Most often the contested word is used in corpus linguistics. One book in particular defines corpus as "a subset of an ETL [electronic text library], built according to explicit design criteria for a specific purpose" (Ghadessy et al. 179). This is the only non-dictionary definition I have found. Unlike dictionary definitions, which point to corpora as purely descriptive objects, the corpus linguistics definition implies the possibility of an idiosyncratic approach to corpus construction. Delimiting the boundaries of a Roland corpus is a subjective process; if we substitute "Western artistic production" for "ETL," Ghadessy et al.'s phrasing becomes relevant to the construction of the Roland corpus. The purpose of defining it is to shed light on intercultural transmission – specifically, on why its protagonist is compelling enough to have survived so unusually long while at the same time undergoing fundamental changes. However, the subjective nature of the definition process itself demands a willingness to alter design criteria as texts are encoded (see Appendix F and Chapter 3 for discussion of encoding and Document Type Definition construction).

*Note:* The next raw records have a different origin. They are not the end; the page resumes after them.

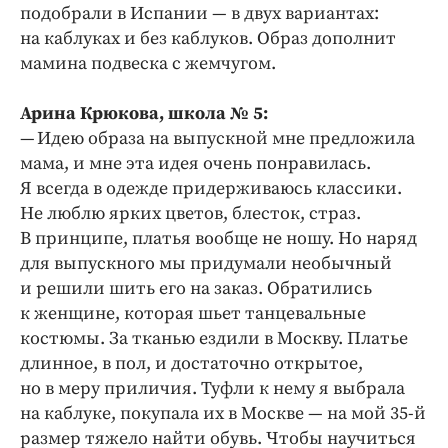
Интересное чтиво
подобрали в Испании — в двух вариантах:
Клиника года
на каблуках и без каблуков. Образ дополнит
мамина подвеска с жемчугом.
Бренд года
Работодатель года
Арина Крюкова, школа № 5:
— Идею образа на выпускной мне предложила
мама, и мне эта идея очень понравилась.
Я всегда в одежде придерживаюсь классики.
Не люблю ярких цветов, блесток, страз.
В принципе, платья вообще не ношу. Но наряд
для выпускного мы придумали необычный
и решили шить его на заказ. Обратились
к женщине, которая шьет танцевальные
костюмы. За тканью ездили в Москву. Платье
длинное, в пол, и достаточно открытое,
но в меру приличия. Туфли к нему я выбрала
на каблуке, покупала их в Москве — на мой 35‑й
размер тяжело найти обувь. Чтобы научиться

In their study of how people understand the notion of region in Northern Greece, Lagopoulos and Boklund Lagopoulou describe corpus as "a flexible unit [that] can extend from a collection of sentences to a book by an individual author, to his complete works, to the variants of myth, or to the whole of a semiotic system of a particular period." Their own corpus being records of interviews and filled-out questionnaires, the authors turn to Greimas and Courtés' 1979 Sémiotique to distinguish between corpus and sample. It turns out that there isn't much difference unless one is working in corpus linguistics. "For [Greimas and Courtés]," they write, "the extension of the concept of corpus beyond linguistics leads to a corpus which is neither closed nor exhaustive but only representative, and to a corresponding model which is only hypothetical." Having accepted the limitations of their corpus, the authors look for a way to construct a reliable one. In Greimas and Courtés they find two such ways: "statistical sampling, and saturation of a model, i.e., beginning with an initial model constructed on the basis of an initial corpus, one arrives at a final model after a series of new applications" (75-6). This suggests a flexible corpus whose content evolves in the course of its analysis.

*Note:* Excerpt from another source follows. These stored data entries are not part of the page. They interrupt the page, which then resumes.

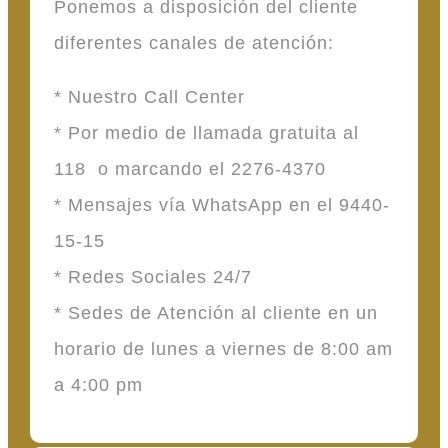
Ponemos a disposición del cliente
diferentes canales de atención:
* Nuestro Call Center
* Por medio de llamada gratuita al
118 o marcando el 2276-4370
* Mensajes vía WhatsApp en el 9440-
15-15
* Redes Sociales 24/7
* Sedes de Atención al cliente en un
horario de lunes a viernes de 8:00 am
a 4:00 pm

Likewise, in the beginning of her Infiltrating Culture: Power and Identity in Contemporary Women's Writing (1996), Mireille Rosello does not actually call "the juxtaposition of texts found in the following chapters" (18) a corpus in her discussion, only in the section heading ("A word on the corpus"). She highlights some of the similarities among her texts (common language, time period, writers' gender), but emphasizes the differences. "Even infiltration is not a unified category" (19), she writes, except implicitly and/or as a result of her analysis.

So it is with the Roland corpus. Its unifying subject may be a default connecting thread by virtue of his name, but since the actual connecting threads are recurrent themes and imagery, the way to ascertain a work's status as a corpus object (or not) is a close reading of it. In this case, micro-results of the close reading are recorded by semantic encoding. Thus, the corpus emerges in the course of analysis (see "Heuretics" below).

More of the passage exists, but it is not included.